主人公ラッチマンは王族なのに内面が屈折した青年

 身分違いの恋を描いたメロドラマなのですが、ロミオとジュリエットのように単純ではありません。筋立ても入り組んでいますし、主人公のラッチマンは好青年とは言いかねる内面が屈折した人物なのです。ストーリーはこんな感じです。

ベナレス領主の孫娘カマラは避暑に訪れたダル湖で騎兵大尉ラッチマンと出会い、愛し合うようになる。だが、農民出身のラッチマンとの恋を祖母のインディラから反対され、心ならずもひどい言葉で別れを告げる。ところが、ラッチマンは国際的詐欺師ラジエンドラだと判明。二人の交際がマスコミに流出すれば一族の名誉にかかわると考えた親族は、逃がしてやるから、カマラとの関係を黙っているようにとラッチマンに要請する。ラッチマンはその要請を飲むかわりにカマラと一夜を過ごすことを要求。二人は甘美な夜を過ごす。ここから舞台は7年前のパリに移り、ラッチマンはベンガルの王族の息子で、パリで無頼な生活を送っていたことや、本物のラジエンドラとの因縁が明かされるが・・・。

 ラッチマンは王族の息子なのに農民出身だと身分を偽ったため、卑しい出自だからこれ以上付き合えないと愛するタマラに別れを告げられます。二人は心から愛し合っているのだから、そこで身分を明かせば良いのに、何故か詐欺師の疑いをかけられても否定せず、犯罪者としてカマラを抱きたいと要求し、想いを遂げるのです。かなり屈折してますよね。さらに王族の息子だと判明した後、カマラの親族がそれなら結婚できると喜んでいるのに、愛しているというカマラを振り切り、弟に家督を譲ってパリに舞い戻ってしまうのです。カマラはラッチマンへの未練を捨てきれず、雪が舞うパリの街をラッチマンを求めて彷徨うという、なんとも切ない幕切れです。

 ラッチマンは「まことの愛」を求めてタマラを試したんですよね。たとえ農民出身であっても「そのままの自分」を愛してくれるかどうかを。ですが、厳しい身分制度のあるインドで貴賤結婚なんてあり得ないし、タマラが親族と自分への愛の板挟みになって苦しんでいるのはわかっているはずなんですよ。なので、ラッチマンの要求は無い物ねだりなのです。
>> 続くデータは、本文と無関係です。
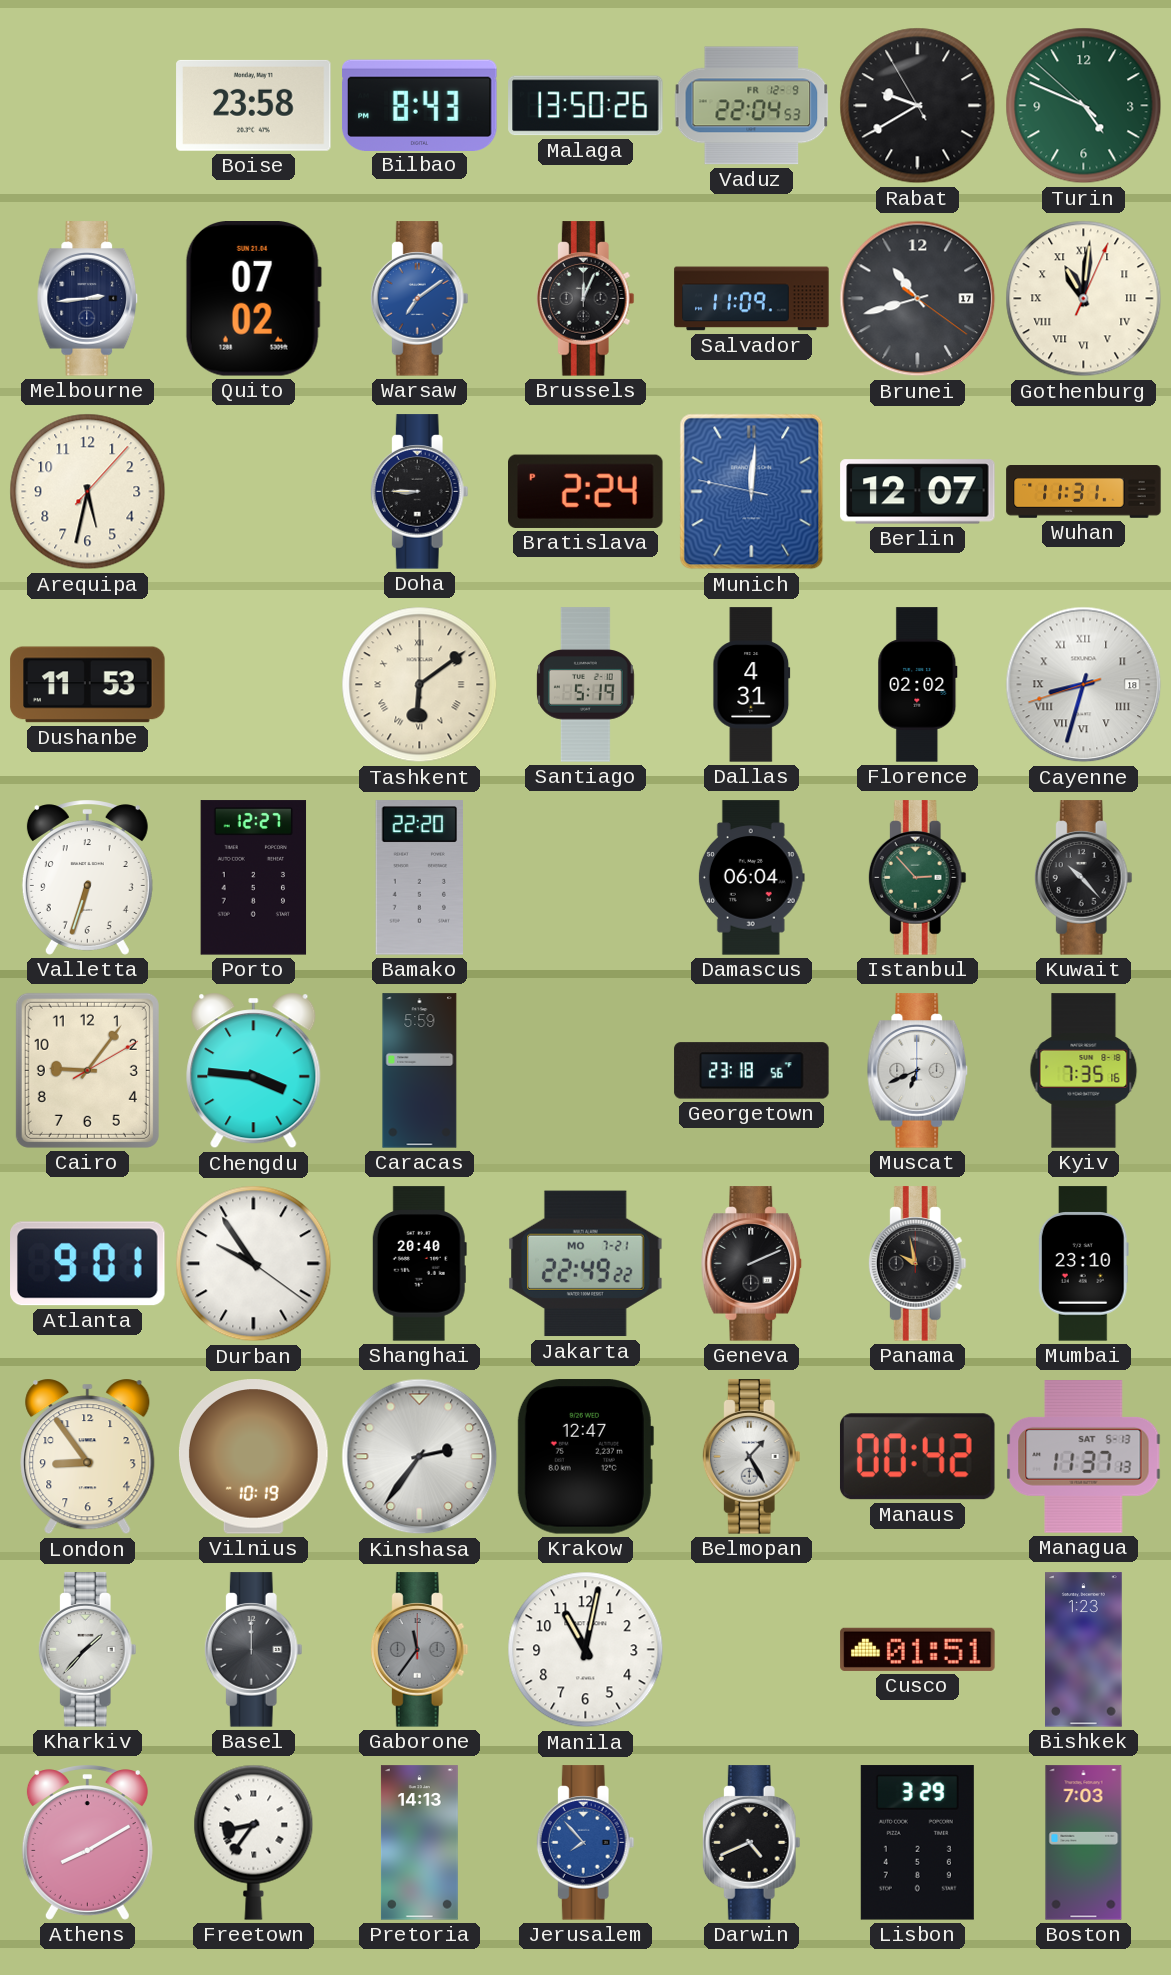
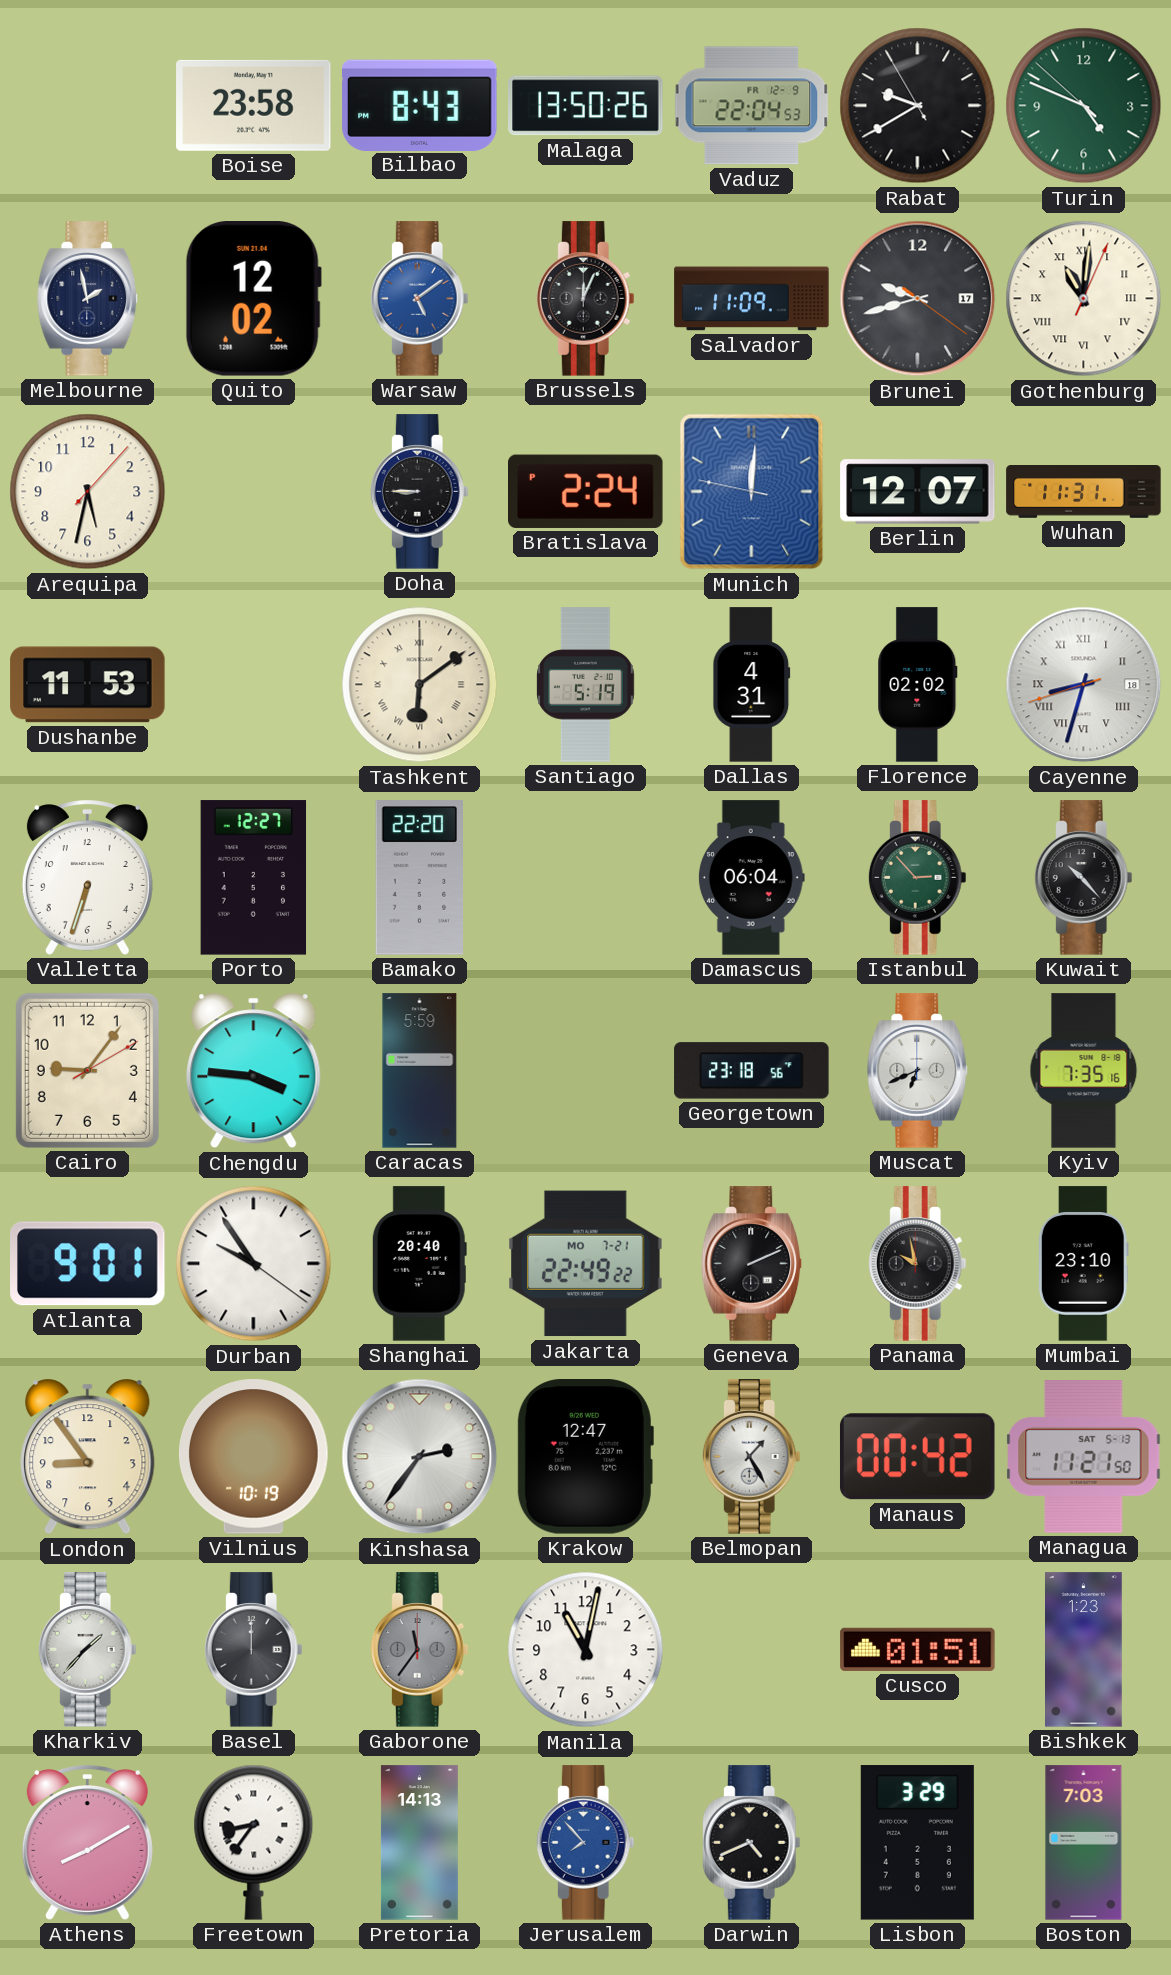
Melbourne: 2:44 -> 1:58
Quito: 07:02 -> 12:02
Warsaw: 7:09 -> 5:09
Brunei: 10:42 -> 9:42
Managua: 11:37 -> 11:21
例えば、空にたなびく凧だって、自由なように見えて、糸で人につがっているじゃないですか。出自や属性から自由な人間なんていないし、そこから影響を受けていない人間もいないわけです。それなのに、人情の機微に通じた菊田一夫がどうしてラッチマンをそんな情け知らずの男に描いたのでしょうか?

ラッチマンは親に二度捨てられた菊田一夫自身かもしれない

 私は『ダル・レークの恋』を見ていて、ラッチマンは菊田一夫そのものなんだなと思いました。菊田一夫は生まれてすぐに養子に出され、生後4ヵ月で両親に連れられて台湾に渡りました。ところがまた捨てられて、様々な人のもとを転々と渡りながら育ち、5歳のときに菊田家の養子になるのです。ところが、台北城北小学校在学中に親に薬種問屋に売られ、年季奉公をつとめた後、神戸で小僧をしながら夜学で学んでいます。

 実の親に捨てられ、義理の両親にも捨てられ、ずいぶん惨めな思いやつらい目にあったことでしょう。誰にも愛されず、大切にされずに大人になったのですから、人を簡単に信じることは出来なかったに違いないし、人の愛し方もわからなかったのではないでしょうか。ヒットメーカーの「先生」ですし、47歳で東宝の取締役になっていますから、美人女優からものすごくモテたでしょうが、幼い頃に染み付いた人間不信は消えず、愛を求めて彷徨い続けるラッチマンのような男を描いたように思うのです。

 『ダル・レークの恋』と並ぶ名作に『霧深きエルベのほとり』がありますが、この作品もやはり身分違いの恋を描いたもので、船乗りのカールは名家の娘マルグリッドと恋に落ちますが、周囲の人に蔑まれ、愛する人を幸せにできない自分のふがいなさを嘆いて、一人航海に出るのです。出自に対する差別と偏見、愛する人にさえ理解されない哀しみは、菊田一夫の作品に繰り返し登場するテーマです。

菊田一夫は「22」と「8」のナンバーを生き切った人物だった

 数秘術的に見ると、菊田一夫は「22」というスピリチュアルなマスターナンバーを持った人です。「自分に厳しく、極限まで頑張ってしまう」というバイブレーションをもったナンバーであり、同時に周囲の幸せのために、命がけで働いて大きなプロジェクトを実現させる力をもっています。

  また、ディスタニー・ナンバーは「8」、ソウル・デザイアー・ナンバーも発財の「8」なので、そのバイブレーションどおりに権威と財力を手にし、リーダーシップを発揮して、人をうまく配置して名作と呼ばれる舞台を創り上げました。パーソナリティ・ナンバーは「9」っで、利他、人類愛、壮大な夢を実現するエネルギーですから、これもぴったり。作品を通して大衆の心を動かし、幸せにしました。

 『ダル・レークの恋』はメロドラマのように見えて、実は決して心の乾きを満たせない男の寂寥を描いた作品で、後味はすこぶる苦いのです。月城かなとは彫りが深い日本人離れした美貌の持ち主で、キレイすぎて人が「悪く」見えるタイプのスターなので、ラッチマンのような複雑な内面を抱えた役にぴったりでした。演技・歌・踊りの技量も高いので、彼女の存在あってこそ、62年前の『ダル・レークの恋』が現代人の視聴に耐えうるクオリティに仕上がっていたように思います。